Data provided: Begin

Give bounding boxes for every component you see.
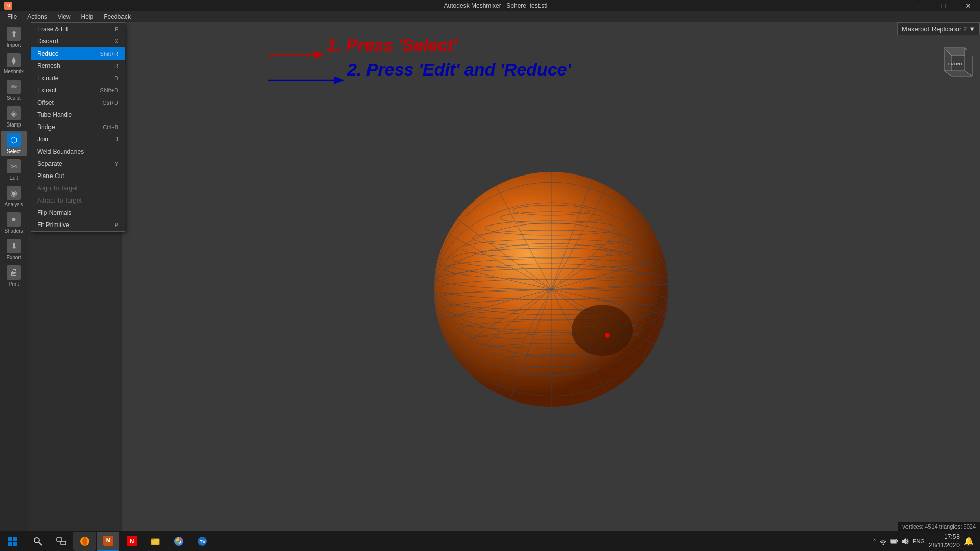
date-display: 28/11/2020: [929, 541, 960, 550]
edit-menu-align-to-target: Align To Target: [31, 182, 125, 194]
svg-rect-47: [57, 538, 62, 541]
annotation-step1: 1. Press 'Select': [327, 35, 457, 55]
sidebar-item-stamp[interactable]: ◈ Stamp: [1, 104, 27, 130]
blue-arrow-svg: [265, 70, 347, 90]
svg-rect-59: [891, 540, 896, 543]
analysis-label: Analysis: [4, 202, 23, 207]
edit-menu-remesh[interactable]: Remesh R: [31, 60, 125, 72]
edit-menu-extrude[interactable]: Extrude D: [31, 72, 125, 84]
export-label: Export: [7, 255, 21, 260]
start-button[interactable]: [0, 531, 24, 552]
sidebar-item-print[interactable]: 🖨 Print: [1, 263, 27, 289]
extrude-shortcut: D: [114, 75, 118, 81]
chrome-icon: [173, 536, 184, 547]
sidebar-item-select[interactable]: ⬡ Select: [1, 131, 27, 156]
sidebar-item-shaders[interactable]: ● Shaders: [1, 210, 27, 236]
menu-view[interactable]: View: [53, 11, 76, 22]
remesh-shortcut: R: [114, 63, 118, 69]
taskbar-app-teamviewer[interactable]: TV: [191, 532, 213, 551]
flip-normals-label: Flip Normals: [37, 209, 71, 216]
taskbar-time: 17:58 28/11/2020: [929, 533, 960, 550]
printer-selector[interactable]: Makerbot Replicator 2 ▼: [897, 22, 980, 35]
status-text: vertices: 4514 triangles: 9024: [902, 523, 976, 530]
taskbar-app-meshmixer[interactable]: M: [97, 532, 119, 551]
svg-point-45: [34, 538, 39, 543]
maximize-button[interactable]: □: [932, 0, 955, 11]
taskbar-app-netflix[interactable]: N: [120, 532, 143, 551]
stamp-icon: ◈: [7, 106, 21, 120]
edit-menu-weld-boundaries[interactable]: Weld Boundaries: [31, 145, 125, 158]
taskbar-app-chrome[interactable]: [167, 532, 190, 551]
fit-primitive-label: Fit Primitive: [37, 221, 69, 229]
annotation-step2: 2. Press 'Edit' and 'Reduce': [347, 60, 571, 80]
erase-fill-label: Erase & Fill: [37, 26, 68, 33]
sidebar-item-export[interactable]: ⬇ Export: [1, 237, 27, 262]
edit-menu-discard[interactable]: Discard X: [31, 35, 125, 47]
tray-volume-icon: [901, 537, 910, 545]
view-cube[interactable]: FRONT: [934, 43, 975, 84]
extract-label: Extract: [37, 87, 56, 94]
app-icon: M: [4, 2, 12, 10]
notification-icon[interactable]: 🔔: [964, 536, 974, 546]
close-button[interactable]: ✕: [957, 0, 980, 11]
sculpt-icon: ✏: [7, 80, 21, 94]
window-controls: ─ □ ✕: [908, 0, 980, 11]
stamp-label: Stamp: [7, 122, 21, 128]
taskbar-app-files[interactable]: [144, 532, 166, 551]
firefox-icon: [79, 536, 90, 547]
discard-shortcut: X: [115, 38, 118, 44]
taskbar: M N TV: [0, 531, 980, 551]
svg-rect-44: [13, 542, 17, 546]
svg-rect-41: [8, 537, 12, 541]
svg-text:TV: TV: [200, 539, 206, 544]
viewport[interactable]: Makerbot Replicator 2 ▼: [122, 22, 980, 531]
edit-menu-erase-fill[interactable]: Erase & Fill F: [31, 23, 125, 35]
svg-point-56: [883, 543, 884, 545]
sidebar-item-analysis[interactable]: ◉ Analysis: [1, 184, 27, 209]
svg-rect-43: [8, 542, 12, 546]
tray-chevron-icon[interactable]: ^: [873, 538, 876, 544]
meshmixer-taskbar-icon: M: [103, 536, 113, 546]
svg-text:FRONT: FRONT: [948, 62, 963, 66]
edit-menu-fit-primitive[interactable]: Fit Primitive P: [31, 219, 125, 231]
sidebar-item-sculpt[interactable]: ✏ Sculpt: [1, 78, 27, 103]
svg-marker-60: [902, 538, 906, 544]
edit-menu-offset[interactable]: Offset Ctrl+D: [31, 96, 125, 109]
svg-rect-42: [13, 537, 17, 541]
import-label: Import: [7, 42, 21, 48]
edit-menu-bridge[interactable]: Bridge Ctrl+B: [31, 121, 125, 133]
bridge-label: Bridge: [37, 123, 55, 131]
taskbar-app-search[interactable]: [27, 532, 49, 551]
import-icon: ⬆: [7, 27, 21, 41]
sidebar-item-meshmix[interactable]: ⧫ Meshmix: [1, 51, 27, 77]
tray-icons: ^ ENG: [873, 537, 925, 545]
edit-menu-tube-handle[interactable]: Tube Handle: [31, 109, 125, 121]
taskbar-app-taskview[interactable]: [50, 532, 72, 551]
edit-menu-separate[interactable]: Separate Y: [31, 158, 125, 170]
edit-menu-join[interactable]: Join J: [31, 133, 125, 145]
printer-dropdown-icon: ▼: [969, 25, 975, 33]
teamviewer-icon: TV: [197, 536, 208, 547]
view-cube-svg: FRONT: [934, 43, 975, 84]
menu-file[interactable]: File: [2, 11, 22, 22]
menu-feedback[interactable]: Feedback: [99, 11, 136, 22]
sidebar-item-import[interactable]: ⬆ Import: [1, 24, 27, 50]
attract-to-target-label: Attract To Target: [37, 197, 82, 204]
taskbar-app-firefox[interactable]: [74, 532, 96, 551]
analysis-icon: ◉: [7, 186, 21, 200]
sidebar-item-edit[interactable]: ✂ Edit: [1, 157, 27, 183]
separate-label: Separate: [37, 160, 62, 167]
edit-menu-extract[interactable]: Extract Shift+D: [31, 84, 125, 96]
edit-menu-reduce[interactable]: Reduce Shift+R: [31, 47, 125, 60]
sphere-selection-patch: [572, 305, 633, 356]
menubar: File Actions View Help Feedback: [0, 11, 980, 22]
minimize-button[interactable]: ─: [908, 0, 931, 11]
shaders-label: Shaders: [4, 228, 23, 234]
reduce-label: Reduce: [37, 50, 58, 57]
edit-menu-flip-normals[interactable]: Flip Normals: [31, 207, 125, 219]
edit-menu-attract-to-target: Attract To Target: [31, 194, 125, 207]
edit-menu-plane-cut[interactable]: Plane Cut: [31, 170, 125, 182]
sphere-svg: [424, 162, 679, 417]
menu-actions[interactable]: Actions: [22, 11, 52, 22]
menu-help[interactable]: Help: [76, 11, 99, 22]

Data provided: End

What you have to do:
If a picture appears in the records, omit it and print everything else exactly.

Response to this task:
Give bounding boxes for every component you see.
date-display: 28/11/2020: [929, 541, 960, 550]
edit-menu-align-to-target: Align To Target: [31, 182, 125, 194]
svg-rect-47: [57, 538, 62, 541]
annotation-step1: 1. Press 'Select': [327, 35, 457, 55]
sidebar-item-stamp[interactable]: ◈ Stamp: [1, 104, 27, 130]
blue-arrow-svg: [265, 70, 347, 90]
svg-rect-59: [891, 540, 896, 543]
analysis-label: Analysis: [4, 202, 23, 207]
edit-menu-remesh[interactable]: Remesh R: [31, 60, 125, 72]
edit-menu-extrude[interactable]: Extrude D: [31, 72, 125, 84]
export-label: Export: [7, 255, 21, 260]
start-button[interactable]: [0, 531, 24, 552]
sidebar-item-print[interactable]: 🖨 Print: [1, 263, 27, 289]
extrude-shortcut: D: [114, 75, 118, 81]
chrome-icon: [173, 536, 184, 547]
sidebar-item-select[interactable]: ⬡ Select: [1, 131, 27, 156]
sidebar-item-shaders[interactable]: ● Shaders: [1, 210, 27, 236]
menu-view[interactable]: View: [53, 11, 76, 22]
remesh-shortcut: R: [114, 63, 118, 69]
taskbar-app-teamviewer[interactable]: TV: [191, 532, 213, 551]
flip-normals-label: Flip Normals: [37, 209, 71, 216]
taskbar-time: 17:58 28/11/2020: [929, 533, 960, 550]
printer-selector[interactable]: Makerbot Replicator 2 ▼: [897, 22, 980, 35]
status-text: vertices: 4514 triangles: 9024: [902, 523, 976, 530]
taskbar-app-meshmixer[interactable]: M: [97, 532, 119, 551]
svg-point-45: [34, 538, 39, 543]
maximize-button[interactable]: □: [932, 0, 955, 11]
taskbar-app-netflix[interactable]: N: [120, 532, 143, 551]
stamp-icon: ◈: [7, 106, 21, 120]
edit-menu-weld-boundaries[interactable]: Weld Boundaries: [31, 145, 125, 158]
taskbar-app-chrome[interactable]: [167, 532, 190, 551]
fit-primitive-label: Fit Primitive: [37, 221, 69, 229]
annotation-step2: 2. Press 'Edit' and 'Reduce': [347, 60, 571, 80]
erase-fill-label: Erase & Fill: [37, 26, 68, 33]
sidebar-item-export[interactable]: ⬇ Export: [1, 237, 27, 262]
edit-menu-discard[interactable]: Discard X: [31, 35, 125, 47]
tray-volume-icon: [901, 537, 910, 545]
view-cube[interactable]: FRONT: [934, 43, 975, 84]
extract-label: Extract: [37, 87, 56, 94]
app-icon: M: [4, 2, 12, 10]
notification-icon[interactable]: 🔔: [964, 536, 974, 546]
close-button[interactable]: ✕: [957, 0, 980, 11]
sculpt-icon: ✏: [7, 80, 21, 94]
window-controls: ─ □ ✕: [908, 0, 980, 11]
stamp-label: Stamp: [7, 122, 21, 128]
taskbar-app-files[interactable]: [144, 532, 166, 551]
firefox-icon: [79, 536, 90, 547]
discard-shortcut: X: [115, 38, 118, 44]
taskbar: M N TV: [0, 531, 980, 551]
svg-rect-44: [13, 542, 17, 546]
svg-rect-41: [8, 537, 12, 541]
svg-text:TV: TV: [200, 539, 206, 544]
viewport[interactable]: Makerbot Replicator 2 ▼: [122, 22, 980, 531]
edit-menu-erase-fill[interactable]: Erase & Fill F: [31, 23, 125, 35]
svg-point-56: [883, 543, 884, 545]
sidebar-item-analysis[interactable]: ◉ Analysis: [1, 184, 27, 209]
svg-rect-43: [8, 542, 12, 546]
tray-chevron-icon[interactable]: ^: [873, 538, 876, 544]
meshmixer-taskbar-icon: M: [103, 536, 113, 546]
svg-text:FRONT: FRONT: [948, 62, 963, 66]
edit-menu-fit-primitive[interactable]: Fit Primitive P: [31, 219, 125, 231]
sidebar-item-sculpt[interactable]: ✏ Sculpt: [1, 78, 27, 103]
svg-marker-60: [902, 538, 906, 544]
edit-menu-offset[interactable]: Offset Ctrl+D: [31, 96, 125, 109]
svg-rect-42: [13, 537, 17, 541]
import-label: Import: [7, 42, 21, 48]
edit-menu-bridge[interactable]: Bridge Ctrl+B: [31, 121, 125, 133]
bridge-label: Bridge: [37, 123, 55, 131]
taskbar-app-search[interactable]: [27, 532, 49, 551]
import-icon: ⬆: [7, 27, 21, 41]
sidebar-item-meshmix[interactable]: ⧫ Meshmix: [1, 51, 27, 77]
tray-icons: ^ ENG: [873, 537, 925, 545]
edit-menu-tube-handle[interactable]: Tube Handle: [31, 109, 125, 121]
taskbar-app-taskview[interactable]: [50, 532, 72, 551]
edit-menu-separate[interactable]: Separate Y: [31, 158, 125, 170]
edit-menu-join[interactable]: Join J: [31, 133, 125, 145]
printer-dropdown-icon: ▼: [969, 25, 975, 33]
teamviewer-icon: TV: [197, 536, 208, 547]
view-cube-svg: FRONT: [934, 43, 975, 84]
menu-file[interactable]: File: [2, 11, 22, 22]
menu-feedback[interactable]: Feedback: [99, 11, 136, 22]
sidebar-item-import[interactable]: ⬆ Import: [1, 24, 27, 50]
attract-to-target-label: Attract To Target: [37, 197, 82, 204]
taskbar-app-firefox[interactable]: [74, 532, 96, 551]
analysis-icon: ◉: [7, 186, 21, 200]
sidebar-item-edit[interactable]: ✂ Edit: [1, 157, 27, 183]
separate-label: Separate: [37, 160, 62, 167]
edit-menu-extract[interactable]: Extract Shift+D: [31, 84, 125, 96]
edit-menu-reduce[interactable]: Reduce Shift+R: [31, 47, 125, 60]
sphere-selection-patch: [572, 305, 633, 356]
menubar: File Actions View Help Feedback: [0, 11, 980, 22]
minimize-button[interactable]: ─: [908, 0, 931, 11]
shaders-label: Shaders: [4, 228, 23, 234]
reduce-label: Reduce: [37, 50, 58, 57]
edit-menu-flip-normals[interactable]: Flip Normals: [31, 207, 125, 219]
edit-menu-attract-to-target: Attract To Target: [31, 194, 125, 207]
edit-menu-plane-cut[interactable]: Plane Cut: [31, 170, 125, 182]
sphere-svg: [424, 162, 679, 417]
menu-actions[interactable]: Actions: [22, 11, 52, 22]
menu-help[interactable]: Help: [76, 11, 99, 22]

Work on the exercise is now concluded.